1939年、ポーランドソ連とドイツで東西に分割占領される。ポーランドの若き兵士ヤヌシュ(ジム・スタージェス)は、ソ連将校にスパイ容疑を掛けられてしまう。ヤヌシュの妻が将校らによる拷問を受け、証言をしたことから、ヤヌシュの罪は確定し、シベリアの収容所で20年の強制労働を強いられる事となった。極寒の収容所では大勢の囚人らが集められ、劣悪な環境の中、過酷な炭鉱作業に従事させられていた。ヤヌシュはカバロフ(マーク・ストロング)という元俳優の男と意気投合し、収容所からの脱走計画を聞かされる。シベリアを離れ南進し、バイカル湖を目指し、そこからモンゴル方面へ向かい、共産圏から脱出しようと言うのだ。

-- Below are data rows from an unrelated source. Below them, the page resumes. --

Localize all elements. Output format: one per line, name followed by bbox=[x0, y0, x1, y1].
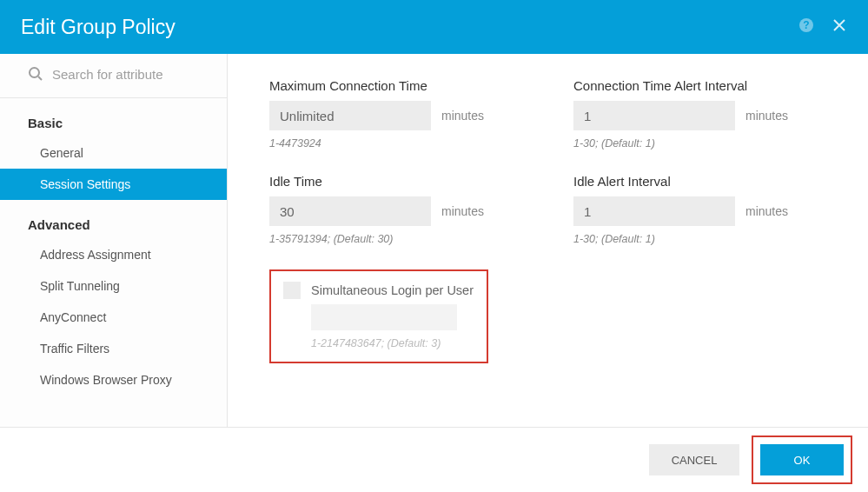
nav-section-basic: Basic bbox=[0, 98, 227, 137]
nav-item-address-assignment[interactable]: Address Assignment bbox=[0, 239, 227, 270]
idle-alert-interval-label: Idle Alert Interval bbox=[573, 174, 843, 189]
conn-alert-interval-hint: 1-30; (Default: 1) bbox=[573, 137, 843, 150]
right-column: Connection Time Alert Interval minutes 1… bbox=[573, 78, 843, 245]
field-idle-time: Idle Time minutes 1-35791394; (Default: … bbox=[269, 174, 539, 245]
conn-alert-interval-label: Connection Time Alert Interval bbox=[573, 78, 843, 93]
nav-item-anyconnect[interactable]: AnyConnect bbox=[0, 302, 227, 333]
nav-section-advanced: Advanced bbox=[0, 200, 227, 239]
cancel-button[interactable]: CANCEL bbox=[649, 444, 739, 475]
dialog-header: Edit Group Policy ? bbox=[0, 0, 868, 54]
idle-time-unit: minutes bbox=[441, 204, 484, 218]
nav-item-windows-browser-proxy[interactable]: Windows Browser Proxy bbox=[0, 364, 227, 396]
close-icon[interactable] bbox=[832, 17, 847, 37]
main-panel: Maximum Connection Time minutes 1-447392… bbox=[228, 54, 868, 427]
max-conn-time-label: Maximum Connection Time bbox=[269, 78, 539, 93]
search-icon bbox=[28, 66, 43, 82]
sim-login-label: Simultaneous Login per User bbox=[311, 283, 474, 297]
help-icon[interactable]: ? bbox=[798, 17, 814, 37]
sim-login-input[interactable] bbox=[311, 304, 457, 330]
ok-button[interactable]: OK bbox=[760, 444, 844, 475]
conn-alert-interval-input[interactable] bbox=[573, 101, 735, 130]
dialog-body: Basic General Session Settings Advanced … bbox=[0, 54, 868, 428]
idle-time-input[interactable] bbox=[269, 196, 431, 226]
sidebar: Basic General Session Settings Advanced … bbox=[0, 54, 228, 427]
field-max-conn-time: Maximum Connection Time minutes 1-447392… bbox=[269, 78, 539, 150]
left-column: Maximum Connection Time minutes 1-447392… bbox=[269, 78, 539, 363]
nav-item-general[interactable]: General bbox=[0, 137, 227, 169]
field-conn-alert-interval: Connection Time Alert Interval minutes 1… bbox=[573, 78, 843, 150]
ok-highlight: OK bbox=[752, 435, 852, 484]
idle-time-label: Idle Time bbox=[269, 174, 539, 189]
nav-item-session-settings[interactable]: Session Settings bbox=[0, 169, 227, 200]
nav-item-split-tunneling[interactable]: Split Tunneling bbox=[0, 270, 227, 302]
svg-text:?: ? bbox=[803, 19, 809, 31]
sim-login-checkbox[interactable] bbox=[283, 282, 301, 299]
header-icons: ? bbox=[798, 17, 847, 37]
sim-login-hint: 1-2147483647; (Default: 3) bbox=[311, 337, 474, 349]
field-idle-alert-interval: Idle Alert Interval minutes 1-30; (Defau… bbox=[573, 174, 843, 245]
max-conn-time-unit: minutes bbox=[441, 109, 484, 123]
search-input[interactable] bbox=[52, 67, 209, 82]
max-conn-time-hint: 1-4473924 bbox=[269, 137, 539, 150]
idle-time-hint: 1-35791394; (Default: 30) bbox=[269, 233, 539, 245]
dialog-footer: CANCEL OK bbox=[0, 428, 868, 492]
svg-point-2 bbox=[30, 68, 39, 77]
conn-alert-interval-unit: minutes bbox=[745, 109, 788, 123]
idle-alert-interval-hint: 1-30; (Default: 1) bbox=[573, 233, 843, 245]
dialog-title: Edit Group Policy bbox=[21, 16, 798, 39]
max-conn-time-input[interactable] bbox=[269, 101, 431, 130]
svg-line-3 bbox=[38, 76, 42, 80]
idle-alert-interval-unit: minutes bbox=[745, 204, 788, 218]
search-row bbox=[0, 54, 227, 98]
idle-alert-interval-input[interactable] bbox=[573, 196, 735, 226]
field-sim-login: Simultaneous Login per User 1-2147483647… bbox=[269, 269, 488, 363]
nav-item-traffic-filters[interactable]: Traffic Filters bbox=[0, 333, 227, 364]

超長距離の逃避行は文字通り命懸けになる事が予想され、ヤヌシュらはまず食料の備蓄を始め、脱走の機会を覗う事にした。ヤヌシュの脱走計画を聞いたミスター・スミス(エド・ハリス)という男は、カバロフの話を真に受けぬ様に進言し、脱走の際には自分も同行すると約束する。猛吹雪の夜、ヤヌシュは志を同じくするスミスの他に、ヴァルカ(コリン・ファレル)、トマシュ、ヴォス、カジク、ゾランら、総勢7人で収容所を脱走する。怖気づいたカバロフはヴォルカにより殺される。猛吹雪の中、休むこと無く森を走り抜け、追手を巻く事に成功した7人だったが、途中で夜盲症のカジクが命を落とす。無事シベリアを抜け、バイカル湖を目指す6人だったが、次第に食糧と水が不足し始める。そんな折、イリーナ(シアーシャ・ローナン)という少女が彼らの後を付いてくる。ヤヌシュは同行させようとするが、皆との相談の末、諦める事になった。疲弊しきった6人は命からがら、バイカル湖に到達すると、久しぶりの食糧と水の確保に成功し、イリーナも彼らとの仲間入りを果たす。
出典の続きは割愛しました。